Data for this task START

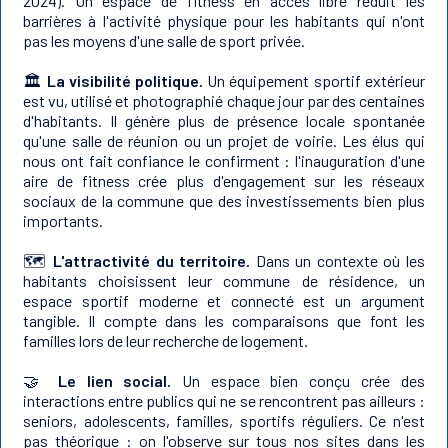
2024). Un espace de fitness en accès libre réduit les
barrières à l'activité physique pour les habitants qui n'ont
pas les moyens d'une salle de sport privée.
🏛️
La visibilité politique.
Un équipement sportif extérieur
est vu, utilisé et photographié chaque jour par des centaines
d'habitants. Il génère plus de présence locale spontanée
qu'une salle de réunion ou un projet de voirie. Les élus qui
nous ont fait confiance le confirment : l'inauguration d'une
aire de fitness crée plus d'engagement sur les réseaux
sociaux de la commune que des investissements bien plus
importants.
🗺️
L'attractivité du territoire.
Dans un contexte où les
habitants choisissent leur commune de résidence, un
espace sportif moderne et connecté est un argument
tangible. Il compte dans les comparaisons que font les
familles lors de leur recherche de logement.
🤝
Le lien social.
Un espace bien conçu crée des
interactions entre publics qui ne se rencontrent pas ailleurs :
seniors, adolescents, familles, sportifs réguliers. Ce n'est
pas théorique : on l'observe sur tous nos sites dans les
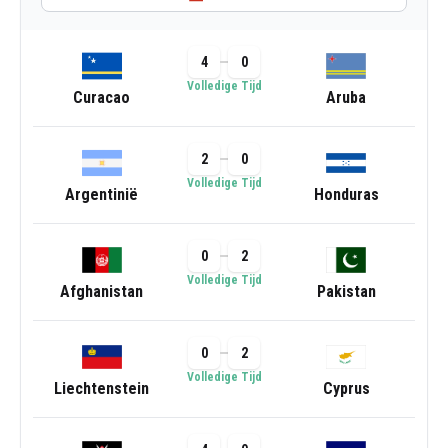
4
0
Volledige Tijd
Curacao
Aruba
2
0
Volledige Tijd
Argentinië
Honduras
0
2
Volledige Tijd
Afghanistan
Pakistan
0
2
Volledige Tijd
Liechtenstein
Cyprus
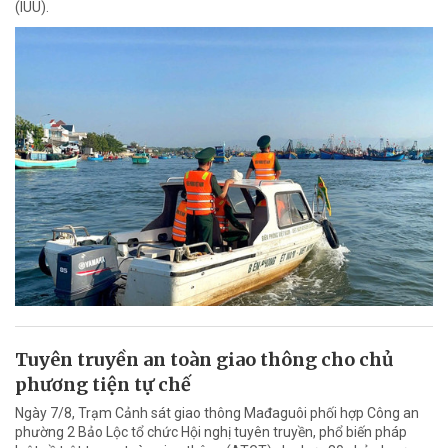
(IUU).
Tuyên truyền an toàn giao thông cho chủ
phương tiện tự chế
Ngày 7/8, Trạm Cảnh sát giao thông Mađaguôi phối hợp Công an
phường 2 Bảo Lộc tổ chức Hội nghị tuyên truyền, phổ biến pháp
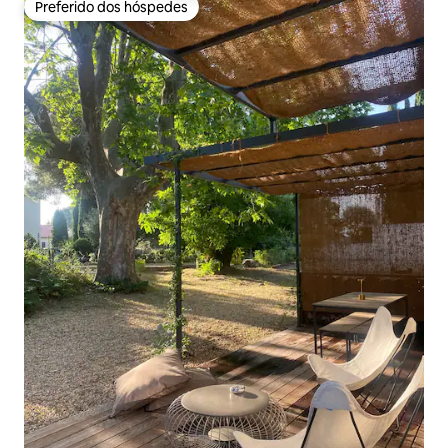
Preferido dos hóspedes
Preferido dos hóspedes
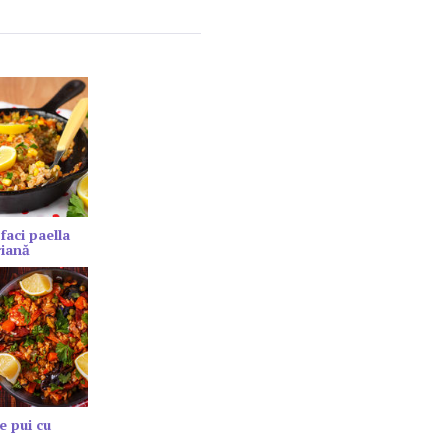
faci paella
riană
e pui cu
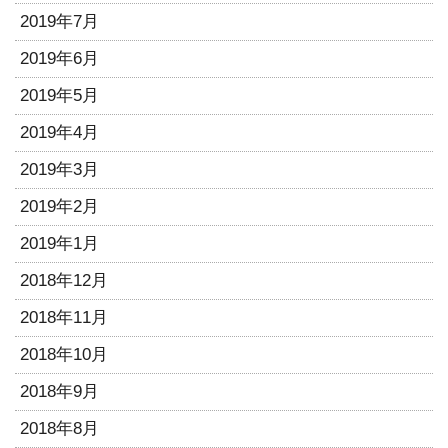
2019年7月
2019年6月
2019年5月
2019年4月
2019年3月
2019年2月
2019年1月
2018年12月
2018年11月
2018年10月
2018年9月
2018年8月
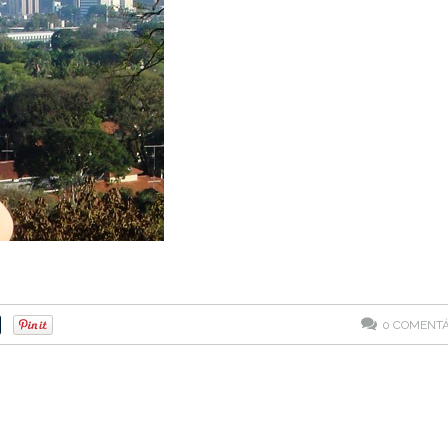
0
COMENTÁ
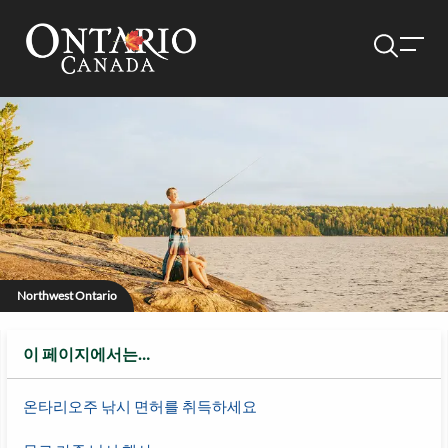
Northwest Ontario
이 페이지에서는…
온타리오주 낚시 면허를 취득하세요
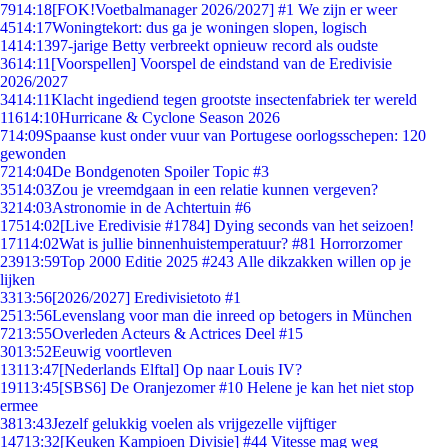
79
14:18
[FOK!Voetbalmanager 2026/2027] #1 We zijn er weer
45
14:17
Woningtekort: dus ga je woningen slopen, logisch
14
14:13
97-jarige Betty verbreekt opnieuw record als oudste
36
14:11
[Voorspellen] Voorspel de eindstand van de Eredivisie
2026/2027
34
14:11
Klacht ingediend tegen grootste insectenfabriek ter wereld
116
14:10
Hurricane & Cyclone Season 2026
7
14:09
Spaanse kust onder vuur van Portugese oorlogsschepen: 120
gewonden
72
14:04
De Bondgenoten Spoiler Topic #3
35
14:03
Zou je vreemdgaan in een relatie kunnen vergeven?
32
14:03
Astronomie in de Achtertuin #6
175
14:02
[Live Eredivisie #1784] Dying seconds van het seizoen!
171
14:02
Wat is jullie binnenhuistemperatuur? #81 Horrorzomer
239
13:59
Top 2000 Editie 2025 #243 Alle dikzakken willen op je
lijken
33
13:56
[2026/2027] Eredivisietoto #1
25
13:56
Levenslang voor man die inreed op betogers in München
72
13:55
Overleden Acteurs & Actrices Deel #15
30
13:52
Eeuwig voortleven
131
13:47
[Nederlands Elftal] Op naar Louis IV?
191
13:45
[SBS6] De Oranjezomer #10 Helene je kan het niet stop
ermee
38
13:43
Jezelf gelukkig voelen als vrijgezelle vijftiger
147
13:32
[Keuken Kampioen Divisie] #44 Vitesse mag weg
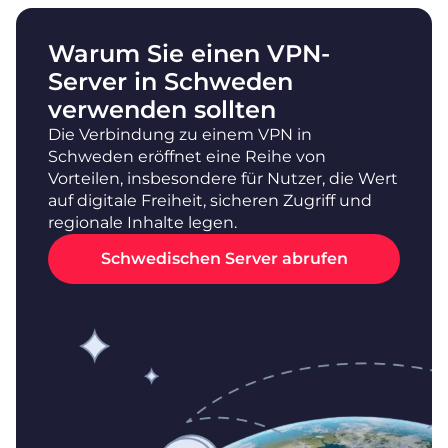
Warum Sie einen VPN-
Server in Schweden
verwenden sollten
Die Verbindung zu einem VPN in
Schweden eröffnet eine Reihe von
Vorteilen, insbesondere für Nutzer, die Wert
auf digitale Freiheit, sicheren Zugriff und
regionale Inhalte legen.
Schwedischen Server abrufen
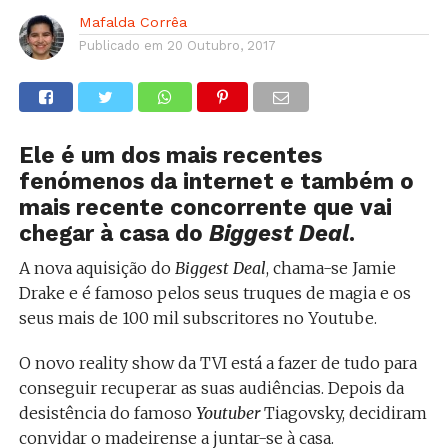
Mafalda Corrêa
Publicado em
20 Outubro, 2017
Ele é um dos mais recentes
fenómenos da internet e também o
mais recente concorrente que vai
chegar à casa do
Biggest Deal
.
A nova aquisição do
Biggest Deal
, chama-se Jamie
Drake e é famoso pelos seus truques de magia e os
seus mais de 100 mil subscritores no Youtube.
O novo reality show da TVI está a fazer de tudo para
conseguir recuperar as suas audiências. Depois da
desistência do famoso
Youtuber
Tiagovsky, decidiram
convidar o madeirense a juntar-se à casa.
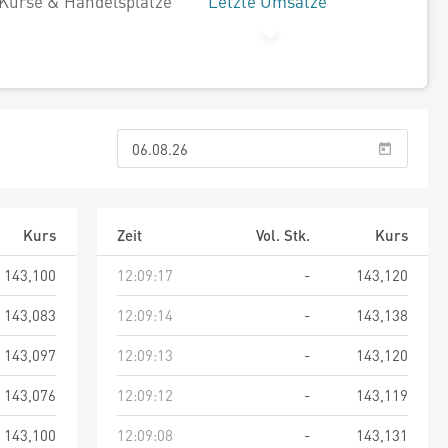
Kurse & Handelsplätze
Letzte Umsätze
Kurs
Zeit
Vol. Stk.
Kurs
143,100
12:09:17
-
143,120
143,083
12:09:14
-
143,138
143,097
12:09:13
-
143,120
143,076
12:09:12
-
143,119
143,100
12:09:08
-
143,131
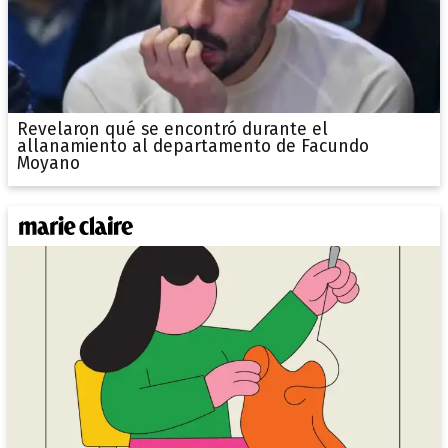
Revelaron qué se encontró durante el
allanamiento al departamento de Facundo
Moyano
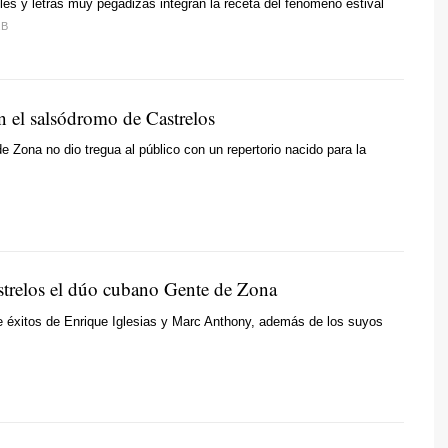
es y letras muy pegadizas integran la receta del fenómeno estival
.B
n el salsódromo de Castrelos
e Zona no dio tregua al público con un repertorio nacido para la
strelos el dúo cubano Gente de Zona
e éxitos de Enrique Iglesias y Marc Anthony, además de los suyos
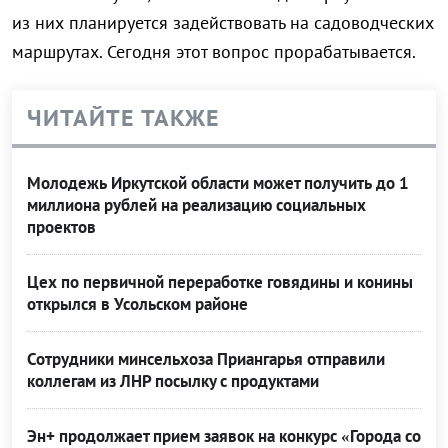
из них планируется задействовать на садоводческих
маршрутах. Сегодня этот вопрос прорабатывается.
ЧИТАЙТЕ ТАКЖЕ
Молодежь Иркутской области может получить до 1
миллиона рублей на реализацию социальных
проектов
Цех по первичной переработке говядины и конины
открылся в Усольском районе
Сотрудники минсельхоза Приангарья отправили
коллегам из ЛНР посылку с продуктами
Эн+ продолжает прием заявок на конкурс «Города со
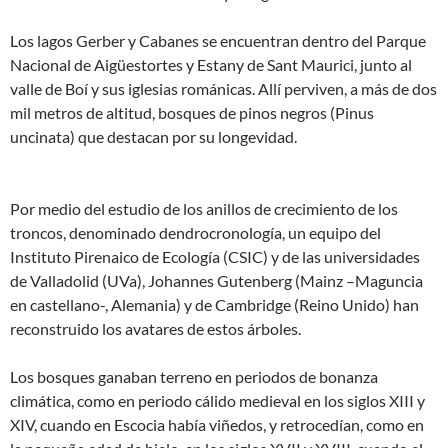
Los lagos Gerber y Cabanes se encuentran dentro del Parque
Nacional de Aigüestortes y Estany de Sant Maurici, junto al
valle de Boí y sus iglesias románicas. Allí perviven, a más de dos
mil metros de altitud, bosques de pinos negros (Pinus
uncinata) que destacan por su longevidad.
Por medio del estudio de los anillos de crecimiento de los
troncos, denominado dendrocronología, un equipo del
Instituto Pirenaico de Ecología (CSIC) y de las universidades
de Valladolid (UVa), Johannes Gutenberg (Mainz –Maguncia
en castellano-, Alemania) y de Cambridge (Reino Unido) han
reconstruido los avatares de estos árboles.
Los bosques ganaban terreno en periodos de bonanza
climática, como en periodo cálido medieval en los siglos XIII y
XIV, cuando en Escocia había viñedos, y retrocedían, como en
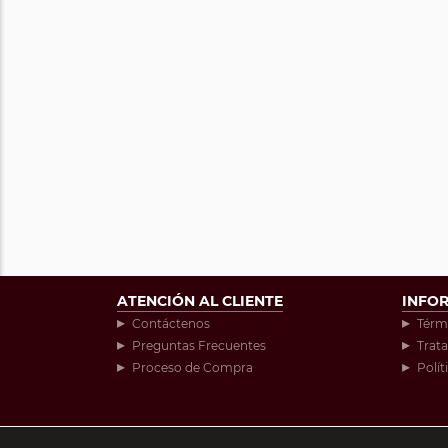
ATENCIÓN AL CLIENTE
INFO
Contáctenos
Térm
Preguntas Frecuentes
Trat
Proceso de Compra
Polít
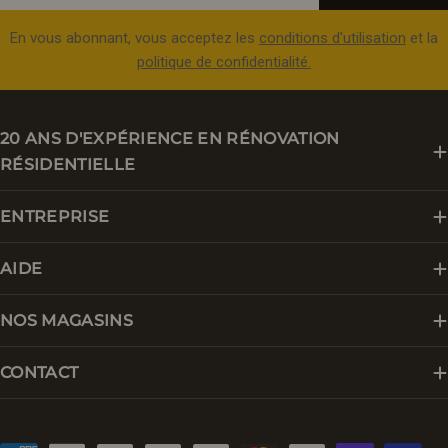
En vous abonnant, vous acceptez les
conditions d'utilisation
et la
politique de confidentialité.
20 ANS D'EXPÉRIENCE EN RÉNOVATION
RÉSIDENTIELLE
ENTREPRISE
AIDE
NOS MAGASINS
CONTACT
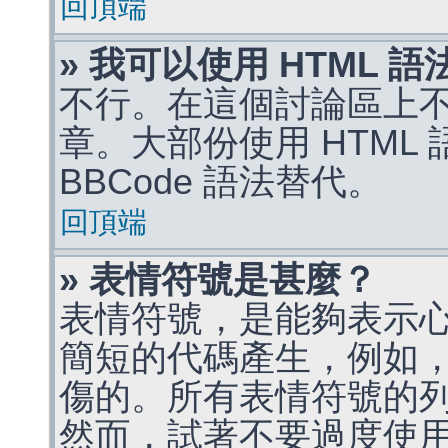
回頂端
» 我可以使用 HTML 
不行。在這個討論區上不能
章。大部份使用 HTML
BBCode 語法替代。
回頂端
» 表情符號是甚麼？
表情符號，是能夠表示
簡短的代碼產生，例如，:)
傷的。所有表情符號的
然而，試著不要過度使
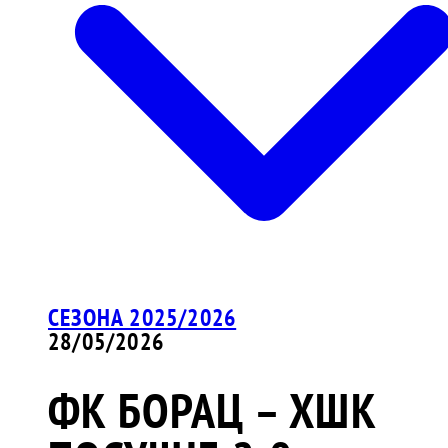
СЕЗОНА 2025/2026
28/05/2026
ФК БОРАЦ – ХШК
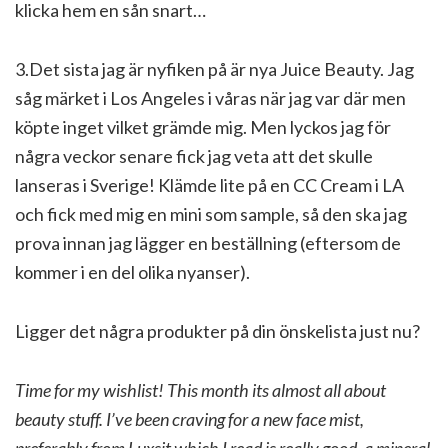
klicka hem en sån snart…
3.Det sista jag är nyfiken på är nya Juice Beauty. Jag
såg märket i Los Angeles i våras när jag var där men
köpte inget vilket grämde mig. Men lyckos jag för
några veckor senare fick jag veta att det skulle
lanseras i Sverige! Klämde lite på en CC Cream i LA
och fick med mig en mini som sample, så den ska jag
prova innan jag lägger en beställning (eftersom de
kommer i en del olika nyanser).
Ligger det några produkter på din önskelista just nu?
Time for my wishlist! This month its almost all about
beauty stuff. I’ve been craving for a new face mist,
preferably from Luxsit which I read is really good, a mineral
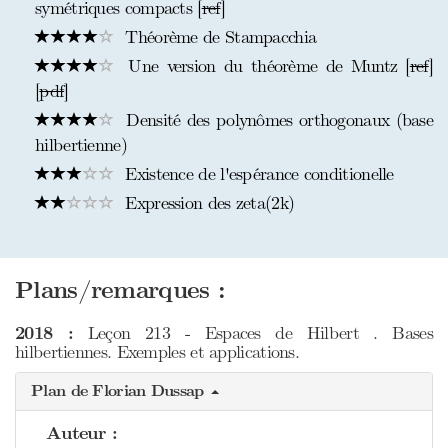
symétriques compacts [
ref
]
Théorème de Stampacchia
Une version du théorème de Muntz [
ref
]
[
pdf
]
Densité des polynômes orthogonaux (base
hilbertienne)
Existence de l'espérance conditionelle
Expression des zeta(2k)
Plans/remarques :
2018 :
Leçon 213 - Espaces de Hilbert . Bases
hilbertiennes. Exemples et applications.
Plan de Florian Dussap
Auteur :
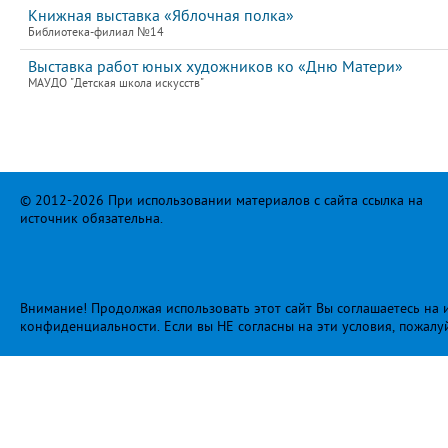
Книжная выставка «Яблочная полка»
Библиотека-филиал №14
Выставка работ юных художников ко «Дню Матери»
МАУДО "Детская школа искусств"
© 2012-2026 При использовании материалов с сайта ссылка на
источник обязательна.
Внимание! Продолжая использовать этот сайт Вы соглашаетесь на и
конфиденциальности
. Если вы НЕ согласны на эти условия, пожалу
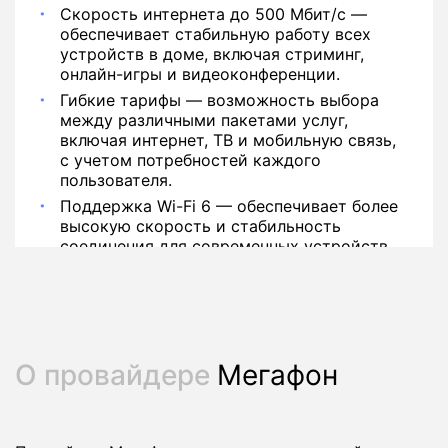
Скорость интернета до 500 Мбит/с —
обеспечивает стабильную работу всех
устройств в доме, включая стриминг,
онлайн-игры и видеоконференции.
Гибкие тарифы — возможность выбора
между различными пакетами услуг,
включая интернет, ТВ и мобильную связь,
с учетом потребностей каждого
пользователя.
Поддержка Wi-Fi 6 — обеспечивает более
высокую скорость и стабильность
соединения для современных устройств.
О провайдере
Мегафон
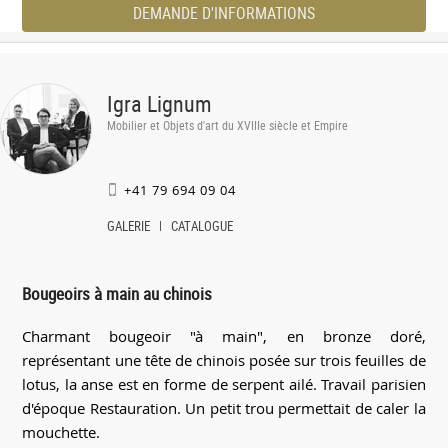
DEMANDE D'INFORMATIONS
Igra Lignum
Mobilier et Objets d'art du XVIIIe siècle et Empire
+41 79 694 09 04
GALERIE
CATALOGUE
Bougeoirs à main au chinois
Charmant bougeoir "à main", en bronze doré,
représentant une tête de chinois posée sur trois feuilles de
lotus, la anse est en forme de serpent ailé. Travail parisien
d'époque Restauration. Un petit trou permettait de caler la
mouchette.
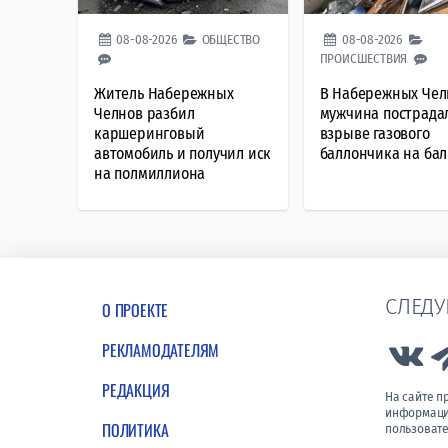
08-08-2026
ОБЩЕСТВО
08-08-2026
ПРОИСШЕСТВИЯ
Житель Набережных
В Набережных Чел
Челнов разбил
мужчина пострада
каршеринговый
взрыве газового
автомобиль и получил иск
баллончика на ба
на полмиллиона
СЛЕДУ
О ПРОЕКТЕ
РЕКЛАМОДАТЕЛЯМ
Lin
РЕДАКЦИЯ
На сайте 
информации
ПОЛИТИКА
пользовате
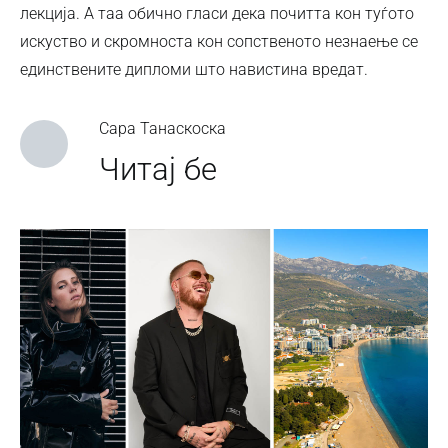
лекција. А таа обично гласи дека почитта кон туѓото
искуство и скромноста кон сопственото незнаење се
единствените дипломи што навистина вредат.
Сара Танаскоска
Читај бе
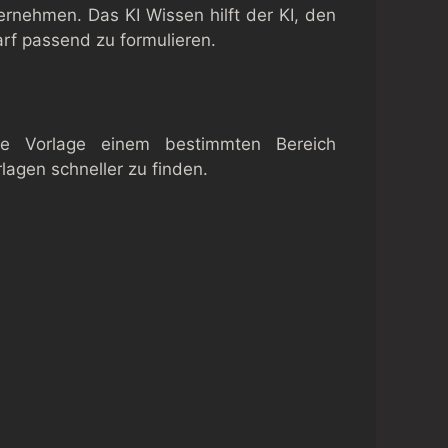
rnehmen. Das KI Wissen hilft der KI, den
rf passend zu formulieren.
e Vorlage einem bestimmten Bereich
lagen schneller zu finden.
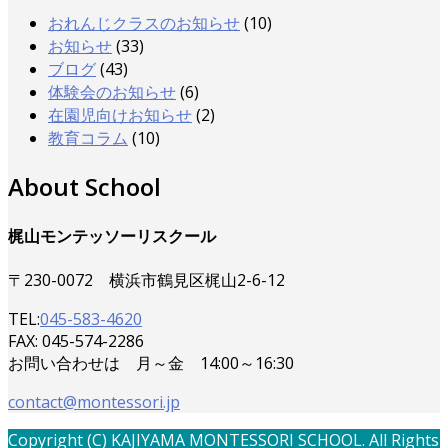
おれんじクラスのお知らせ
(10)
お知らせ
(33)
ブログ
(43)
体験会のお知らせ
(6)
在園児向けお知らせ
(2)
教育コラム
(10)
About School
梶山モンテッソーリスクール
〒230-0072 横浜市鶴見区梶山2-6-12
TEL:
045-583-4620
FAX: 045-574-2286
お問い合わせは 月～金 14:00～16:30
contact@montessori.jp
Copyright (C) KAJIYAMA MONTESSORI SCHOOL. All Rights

Data for this task END

Work instructions - Please copy out each line of the material that holds the string "Server".

Exercise output -
Server in Schweden
Schwedischen Server abrufen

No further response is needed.